Unleashing AI Power with Google Cloud Run GPU and NVIDIA L4

Published On Mon Jun 09 2025

Introduction to Google Cloud Run GPU

Google Cloud has recently announced the launch of its Cloud Run GPU service. This service allows users to leverage the power of NVIDIA L4 GPUs within a cloud-native environment. It is specifically designed for AI computation, inference, and training workloads.

Key Features of Cloud Run GPU

The Cloud Run GPU service offers seamless auto-scaling and flexible deployment capabilities. One notable feature is that users do not need to predefine GPU configurations. The system dynamically allocates GPU resources based on computational demands, preventing idle resource wastage and unnecessary costs. This flexibility enhances deployment agility and simplifies operational management through automation.

Supercharging AI Video and AI Inference Performance with NVIDIA L4 GPU

Billing Model and Performance

Users of the Cloud Run GPU service benefit from a per-second billing model. Charges cease when the GPUs are not in use. Additionally, the GPUs and drivers can initialize from a cold start in approximately five seconds. For example, when performing inference with the Gemma 3 model, which comprises 4 billion parameters, the time from cold start to generating the first token is roughly 19 seconds, showcasing the platform's rapid startup efficiency.

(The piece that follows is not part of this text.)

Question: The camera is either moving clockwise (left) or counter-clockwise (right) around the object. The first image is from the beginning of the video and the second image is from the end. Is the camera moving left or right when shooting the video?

Integration and Reliability

Cloud Run GPU seamlessly integrates with applications, allowing GPU acceleration to be enabled through embedded commands or toggles in the application service console. Google Cloud highlights the service's operational reliability due to its elastic architecture. Users and enterprises can deploy across multiple regions based on business needs and can disable zonal redundancy to optimize compute resource allocation.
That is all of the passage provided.